4. In the first cell of that column’s header, link it to B2 (your initial investment cell).
5. Select the range that includes the IRR formula and investment list.
6. Go to Data → What-If Analysis → Data Table.
7. Set Column Input Cell = B2.
Result:
Excel shows how IRR changes as your initial investment amount changes.
Conclusion
Learning Excel functions is not just about formulas, it’s about understanding how to use them in real business situations. These top 7 Excel functions for financial modelling professionals help you analyze data faster, reduce errors and create more dynamic models.
We at The Wall Street School, focus on helping students apply these Excel tools in real financial modelling and valuation projects. Every concept is taught using live examples from equity research, investment banking, and corporate finance so that students learn how to use these functions in the same way analysts do at work.
Whether you are preparing for the CFA, building your first model, or handling client data, mastering Excel for Financial Modelling can improve your productivity and confidence in handling financial data.
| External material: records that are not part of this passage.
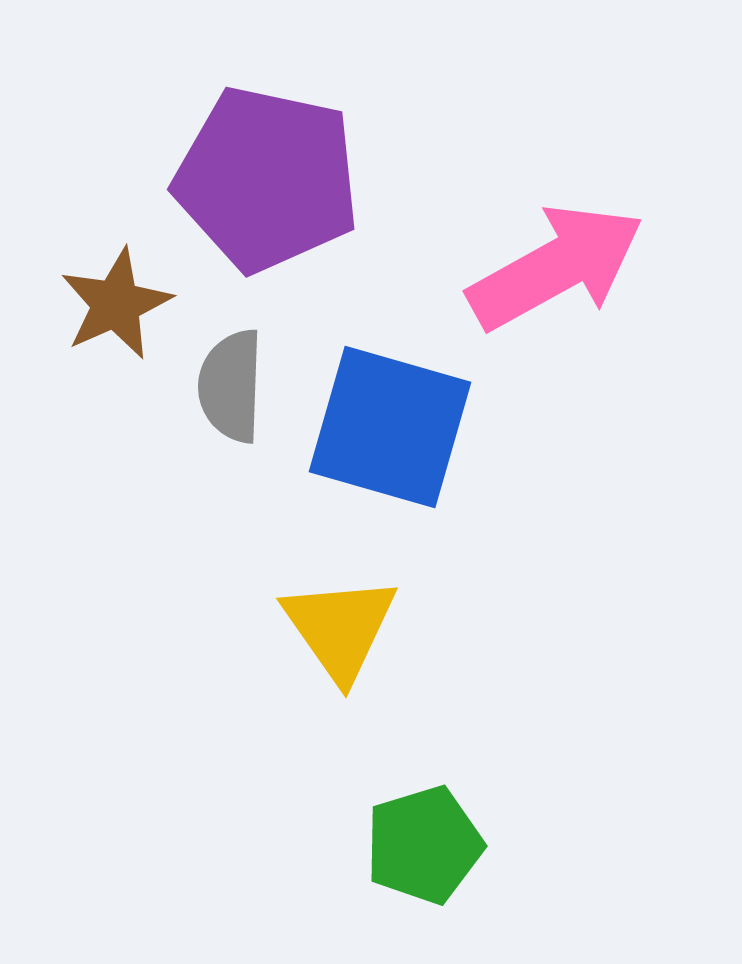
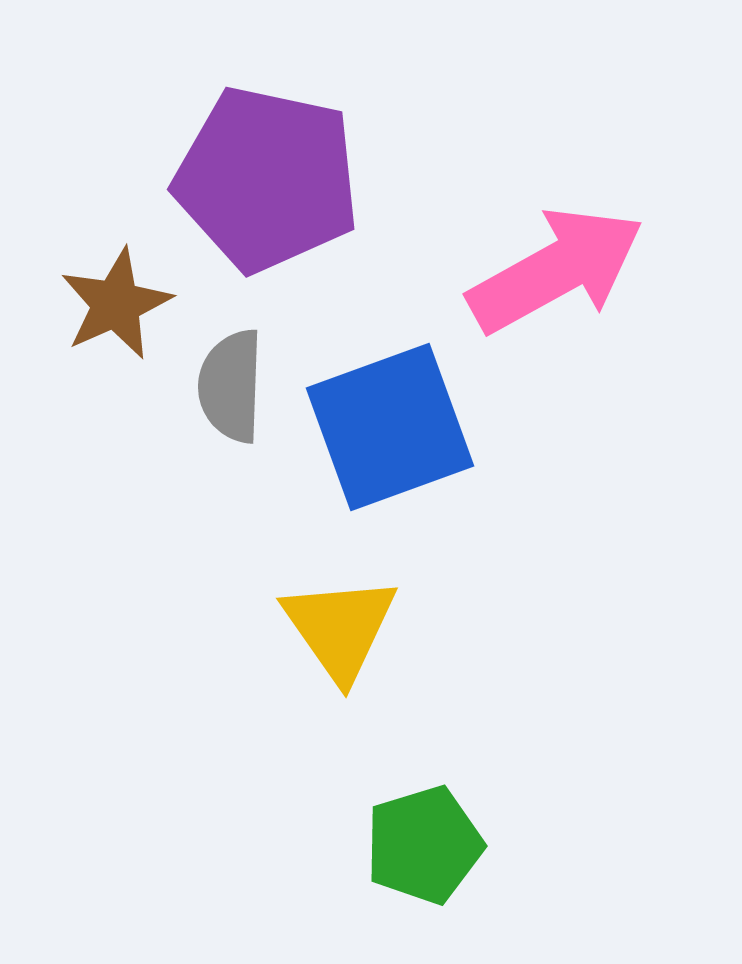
pink arrow: moved 3 px down
blue square: rotated 36 degrees counterclockwise
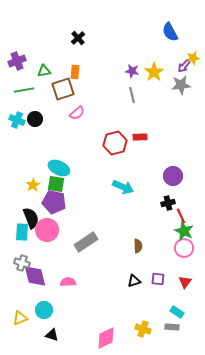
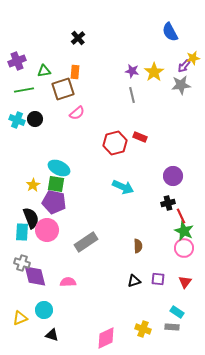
red rectangle at (140, 137): rotated 24 degrees clockwise
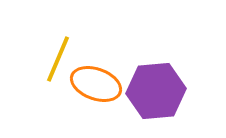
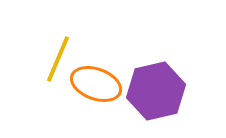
purple hexagon: rotated 8 degrees counterclockwise
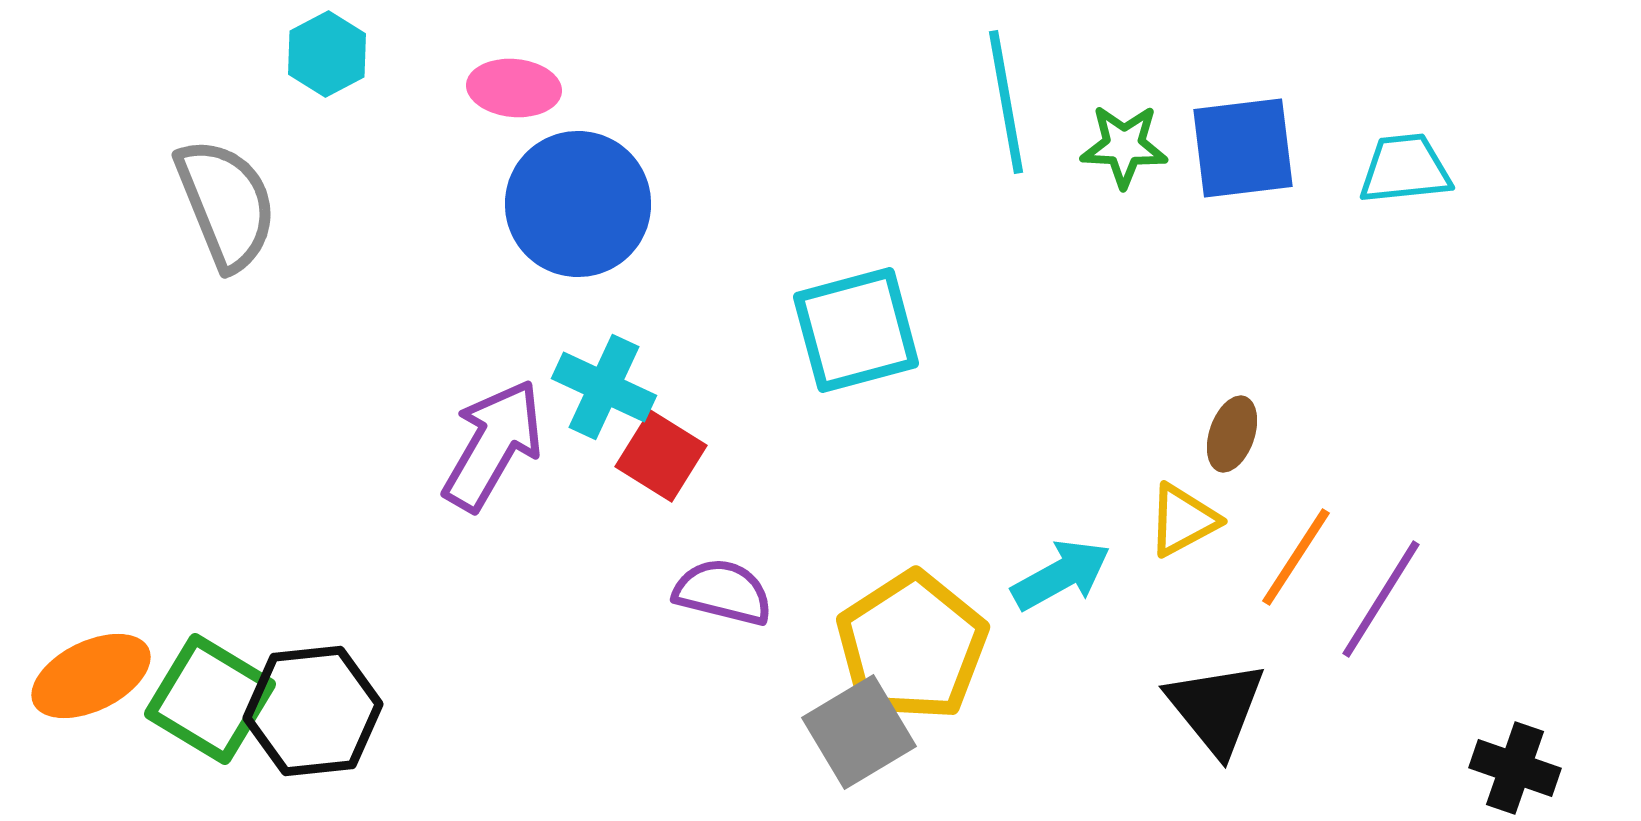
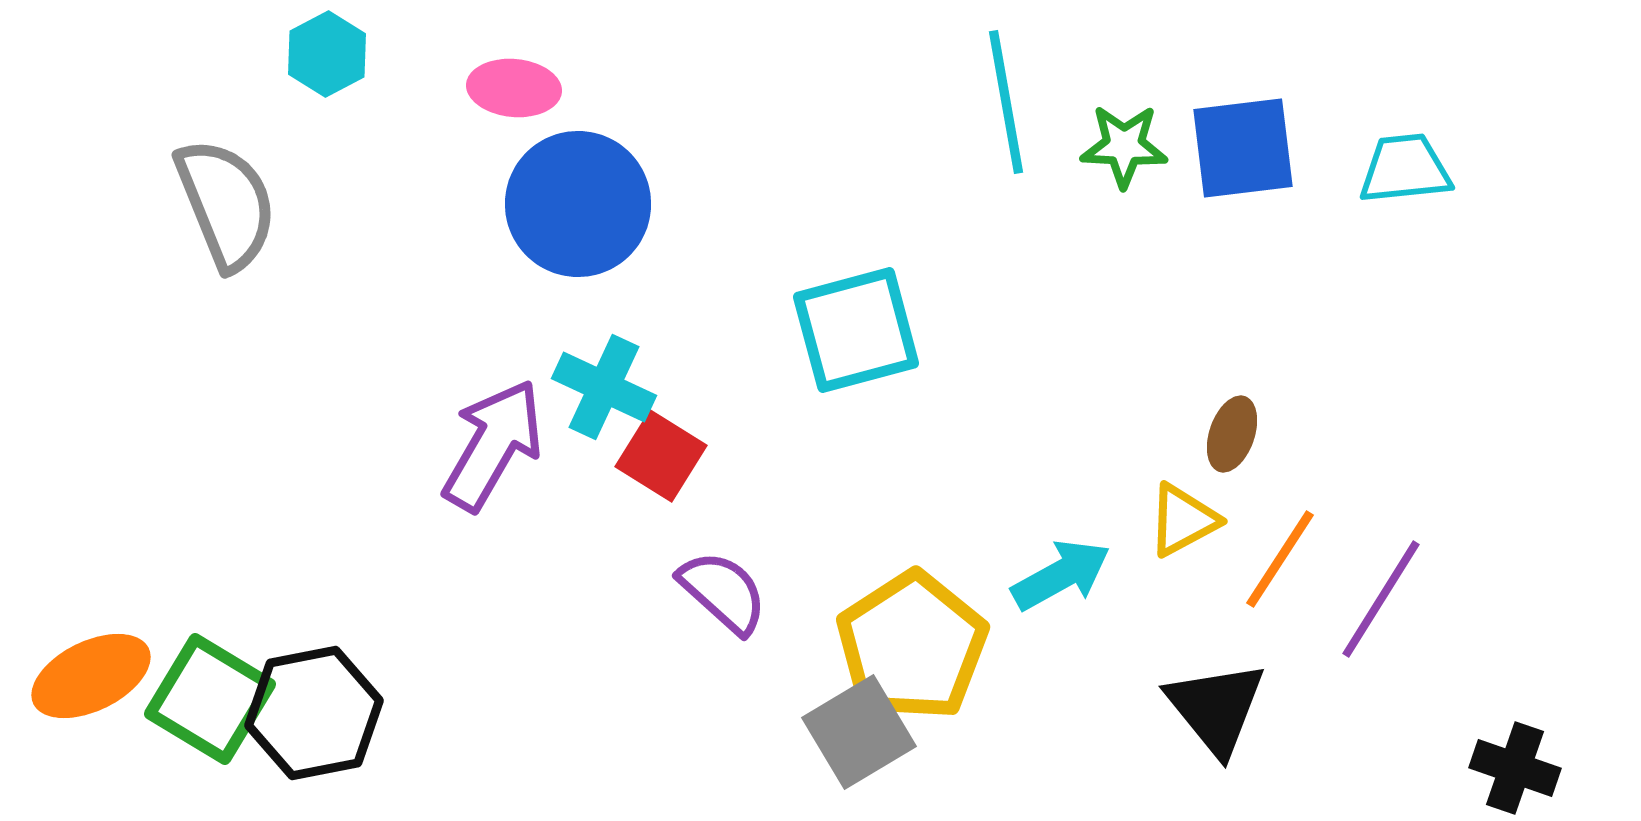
orange line: moved 16 px left, 2 px down
purple semicircle: rotated 28 degrees clockwise
black hexagon: moved 1 px right, 2 px down; rotated 5 degrees counterclockwise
Excel remains the backbone of finance, and with data-driven roles increasing in 2025, learning these formulas can help you stay ready for your next step in a finance career.
People Also Asked
1. What Excel functions do you use most frequently in financial modelling?
Ans. SUM, IF, VLOOKUP/XLOOKUP, INDEX-MATCH, SUMIFS, and NPV/IRR.
2. What are the 7 basic Excel formulas?
Ans. SUM, AVERAGE, COUNT, IF, VLOOKUP, INDEX-MATCH, and SUMIF
3. What are the 5 main functions of Excel?
Ans. Store data, calculate stuff, analyse trends, visualise info with charts, and keep everything organised in neat tables.